[tahoe-lafs-trac-stream] [tahoe-lafs] #1543: rearrange share format to make downloads faster

Mon Sep 26 01:34:06 PDT 2011

#1543: rearrange share format to make downloads faster
-------------------------------+-------------------------
     Reporter:  warner         |      Owner:
         Type:  enhancement    |     Status:  new
     Priority:  major          |  Milestone:  undecided
    Component:  code-encoding  |    Version:  1.9.0a1
   Resolution:                 |   Keywords:  performance
Launchpad Bug:                 |
-------------------------------+-------------------------

Comment (by zooko):

 >  * Zooko's idea was to store extra hashnodes. We could put the full
 merkle-chain after each data block. My thought was to further append them
 with the bottom-most nodes first. This would increase storage
 requirements, because we'd be storing multiple redundant copies of the
 hash tree nodes. But reads would be much faster: each segment would
 require a block fetch of the data block plus 0 or more trailing hash nodes
 (depending upon which nodes were already known). That means one contiguous
 IO operation per block, which will be the fastest/most-efficient for the
 storage servers
 >   * integrity storage overhead with this approach becomes O(nlogn)
 instead of O(n). Rough estimate: for a 10MB file, segsize=128KiB, I think
 that needs 18kB overhead instead of 5kB (per share), about N*0.1% total,
 maybe double that because there are two file-sized hash trees
 (crypttext_hash_tree, block_hash_tree).

 Another alternative would be to start using multiple variable-length
 records (i.e. files) on the backend. In all three of our current backend
 designs, we chose to use the minimal number of variable length records
 (i.e. files) per share. That minimal number is 1 -- each share is stored
 in one file, including the share data, the hash tree nodes, and the
 leases. This choice minimizes the number of disk seeks necessary to find
 the share data and the hash tree nodes, but if the share data is large and
 the reader isn't going to be reading all of it in order then we may end up
 needing to jump around within it (or read over data that we don't need),
 which might end up costing us an extra seek or a few anyway.
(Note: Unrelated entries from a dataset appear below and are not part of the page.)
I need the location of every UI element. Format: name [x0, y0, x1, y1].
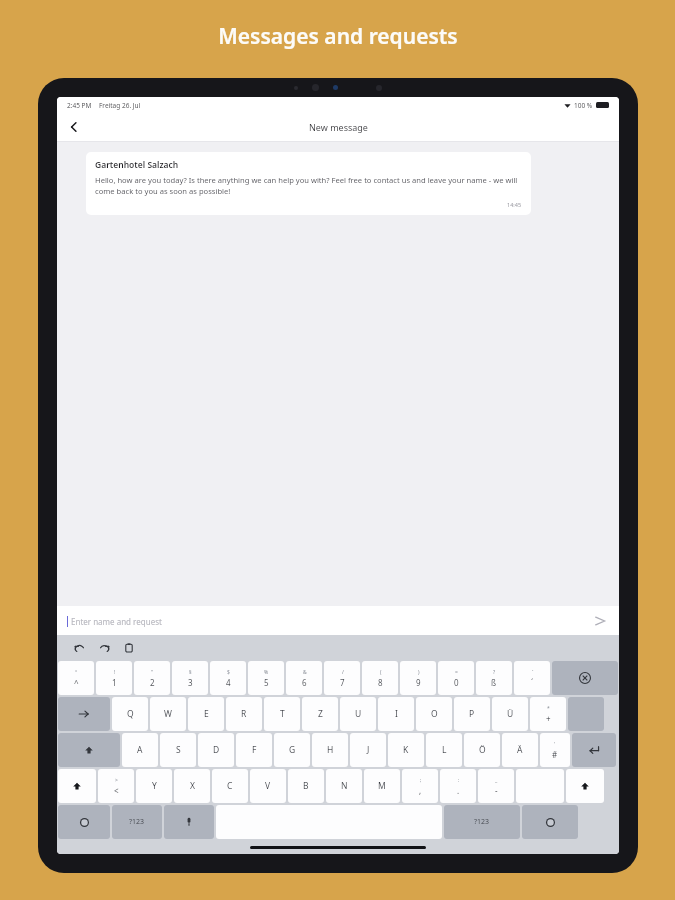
button[interactable]: / — [324, 661, 360, 695]
staticText: 0 — [454, 677, 459, 688]
button[interactable]: : — [440, 769, 476, 803]
staticText: = — [455, 669, 458, 676]
button[interactable]: O — [416, 697, 452, 731]
staticText: , — [419, 785, 422, 796]
staticText: ) — [418, 669, 420, 676]
staticText: 7 — [340, 677, 345, 688]
staticText: Gartenhotel Salzach — [95, 159, 179, 171]
button[interactable]: ' — [540, 733, 570, 767]
staticText: G — [289, 744, 296, 756]
button[interactable] — [522, 805, 578, 839]
staticText: Ö — [479, 744, 486, 756]
button[interactable]: " — [134, 661, 170, 695]
button[interactable]: Redo — [94, 638, 114, 658]
button[interactable]: Back — [61, 114, 87, 140]
button[interactable]: Ö — [464, 733, 500, 767]
button[interactable]: M — [364, 769, 400, 803]
button[interactable]: % — [248, 661, 284, 695]
staticText: I — [395, 708, 398, 720]
button[interactable]: B — [288, 769, 324, 803]
button[interactable]: § — [172, 661, 208, 695]
button[interactable]: A — [122, 733, 158, 767]
button[interactable]: ? — [476, 661, 512, 695]
button[interactable]: ( — [362, 661, 398, 695]
staticText: K — [403, 744, 409, 756]
button[interactable]: ?123 — [112, 805, 162, 839]
button[interactable]: J — [350, 733, 386, 767]
button[interactable]: _ — [478, 769, 514, 803]
button[interactable] — [58, 697, 110, 731]
button[interactable] — [572, 733, 616, 767]
button[interactable]: H — [312, 733, 348, 767]
button[interactable]: ! — [96, 661, 132, 695]
button[interactable] — [566, 769, 604, 803]
button[interactable] — [58, 769, 96, 803]
staticText: New message — [309, 121, 368, 133]
button[interactable]: F — [236, 733, 272, 767]
staticText: < — [114, 785, 119, 796]
button[interactable]: Gartenhotel Salzach — [86, 152, 531, 215]
button[interactable]: G — [274, 733, 310, 767]
staticText: Hello, how are you today? Is there anyth… — [95, 175, 522, 196]
button[interactable]: X — [174, 769, 210, 803]
staticText: Ü — [507, 708, 514, 720]
staticText: Z — [318, 708, 323, 720]
staticText: E — [204, 708, 209, 720]
staticText: : — [458, 777, 460, 784]
button[interactable]: Z — [302, 697, 338, 731]
button[interactable]: & — [286, 661, 322, 695]
button[interactable]: D — [198, 733, 234, 767]
staticText: ´ — [531, 677, 534, 688]
button[interactable]: S — [160, 733, 196, 767]
staticText: ' — [554, 741, 556, 748]
button[interactable]: Send — [591, 612, 609, 630]
staticText: & — [303, 669, 307, 676]
button[interactable]: $ — [210, 661, 246, 695]
button[interactable]: U — [340, 697, 376, 731]
button[interactable]: * — [530, 697, 566, 731]
button[interactable] — [552, 661, 618, 695]
button[interactable]: Ü — [492, 697, 528, 731]
button[interactable]: C — [212, 769, 248, 803]
button[interactable]: I — [378, 697, 414, 731]
button[interactable] — [58, 733, 120, 767]
staticText: 4 — [226, 677, 231, 688]
button[interactable]: N — [326, 769, 362, 803]
staticText: D — [213, 744, 220, 756]
staticText: Enter name and request — [71, 616, 162, 627]
staticText: # — [552, 749, 558, 760]
staticText: * — [547, 705, 550, 712]
button[interactable]: ) — [400, 661, 436, 695]
staticText: S — [176, 744, 181, 756]
button[interactable]: V — [250, 769, 286, 803]
staticText: - — [495, 785, 498, 796]
button[interactable]: ° — [58, 661, 94, 695]
button[interactable]: Clipboard — [119, 638, 139, 658]
button[interactable]: K — [388, 733, 424, 767]
button[interactable]: ; — [402, 769, 438, 803]
staticText: ß — [491, 677, 497, 688]
staticText: W — [164, 708, 172, 720]
button[interactable]: R — [226, 697, 262, 731]
staticText: 5 — [264, 677, 269, 688]
button[interactable]: = — [438, 661, 474, 695]
button[interactable] — [164, 805, 214, 839]
button[interactable]: P — [454, 697, 490, 731]
button[interactable]: Enter name and request — [57, 606, 619, 635]
button[interactable]: ?123 — [444, 805, 520, 839]
button[interactable]: > — [98, 769, 134, 803]
button[interactable]: Undo — [69, 638, 89, 658]
button[interactable]: ` — [514, 661, 550, 695]
button[interactable]: Ä — [502, 733, 538, 767]
button[interactable] — [58, 805, 110, 839]
button[interactable]: E — [188, 697, 224, 731]
button[interactable]: T — [264, 697, 300, 731]
staticText: 8 — [378, 677, 383, 688]
button[interactable]: Y — [136, 769, 172, 803]
button[interactable]: Q — [112, 697, 148, 731]
button[interactable]: L — [426, 733, 462, 767]
button[interactable]: W — [150, 697, 186, 731]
 Another problem with storing both share data and hash tree nodes together
 in a single file is what to do if the share data shrinks or grows, which
 can happen with SDMF and MDMF but not with immutables, or if the uploader
 doesn't know the size of the share data when they begin the upload, which
 currently can't happen but I hope will happen in the future (#1288).

 Designing a layout and an algorithm to manage that which optimizes
 performance can get complicated, and the recent security issue #1528 has
 really driven home to me how even moderate complexity hides bugs. (Mea
 culpa: it hid the bug from me, not from Brian -- Brian implemented this
 moderate complexity correctly, originally.) Even if we get it right, it
 takes engineering time to do so.

 So an alternative which makes it simpler for us is to use more variable-
 length records (files) per share, i.e. the storage server creates one file
 to hold the share data and another to hold the hash tree nodes. This
 costs, I think, one extra disk seek to find the second file (given that
 you've already paid the several disk seeks to find the first file), but it
 makes things easier and might actually win back some of the performance
 lost to the extra seek:

 * for the writer it makes things simpler because you can append more and
 more share data without pre-allocating the space, which allows you to
 start appending share data without even knowing how much you'll ultimately
 append (re: #1288) and which means you can shrink or extend an existing
 mutable file without needing to move the existing hash tree. Whenever the
 writer appends new share data it, it also appends the corresponding hash
 tree nodes in the file that stores the hash tree nodes. Likewise whenever
 an MDMF writer truncates share data, it truncates the corresponding hash
 tree nodes from the file that holds the hash tree. (Overwriting existing
 data requires changes that touch more parts of the hash tree so the effect
 on the hash tree isn't as localized as appending or truncating.)
 * for the reader it makes things simple and efficient because:
  * It knows where all the share data and all the hash tree data live
 before it receives the results of any reads back and even (for mutables)
 before it knows the current size of the file! This minimizes number of
 required round-trips.
  * The share data is contiguous -- uninterrupted by hash node data (as it
 would be in my proposal to intersperse the two, mentioned in the initial
 description of this ticket), so bulk reads of share data are get optimal
 throughput.
  * The hash tree data ''can'' still be be laid out in interesting ways to
 facilitate fast reads. There is never bulk data interspersed with the hash
 tree nodes that you are trying to read.

-- 
Ticket URL: <http://tahoe-lafs.org/trac/tahoe-lafs/ticket/1543#comment:2>
tahoe-lafs <http://tahoe-lafs.org>
secure decentralized storage